We compared conducted vasomotor responses in juxtamedullary microcirculation in normotensive Sprague-Dawley (SD) and spontaneously hypertensive rats (SHR). The goals of the study were as follows: 1) decide whether internephron coupling is facilitated by conducted vasomotor responses; 2) determine whether the magnitude of induced vasoconstriction decreases with increasing distance from the stimulation site; and 3) determine whether the response is stronger in SHR than in SD rats.
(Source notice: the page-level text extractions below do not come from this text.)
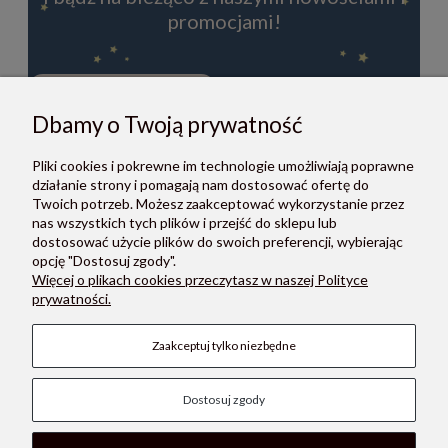
promocjami!
Dbamy o Twoją prywatność
ZAPISZ SIĘ
Pliki cookies i pokrewne im technologie umożliwiają poprawne
Zapisując się do newslettera, akceptujesz Regulamin i Politykę
działanie strony i pomagają nam dostosować ofertę do
prywatności.
Twoich potrzeb. Możesz zaakceptować wykorzystanie przez
nas wszystkich tych plików i przejść do sklepu lub
dostosować użycie plików do swoich preferencji, wybierając
opcję "Dostosuj zgody".
Więcej o plikach cookies przeczytasz w naszej Polityce
prywatności.
O NAS
Zaakceptuj tylko niezbędne
POMOC
Dostosuj zgody
PŁATNOŚCI I DOSTAWA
Microapplication of KCl to the distal afferent arteriole caused local vasoconstriction that was rapidly conducted (speed > 3.0 mm/s) into the cortical radial artery and neighboring afferent arterioles in SD and SHR. The strength of the response was significantly greater (approximately 40%, P < 0.025) in SHR than SD, and the magnitude decreased monotonically with increasing distance from the stimulation site in both strains. Mechanical length constants were similar in SD and SHR (approximately 325 microm), indicating that the signal responsible for the effect decays at the same rate in both strains. We conclude that internephron coupling strength is significantly greater in SHR and that internephron coupling is due to vascular events conducted along the preglomerular vasculature.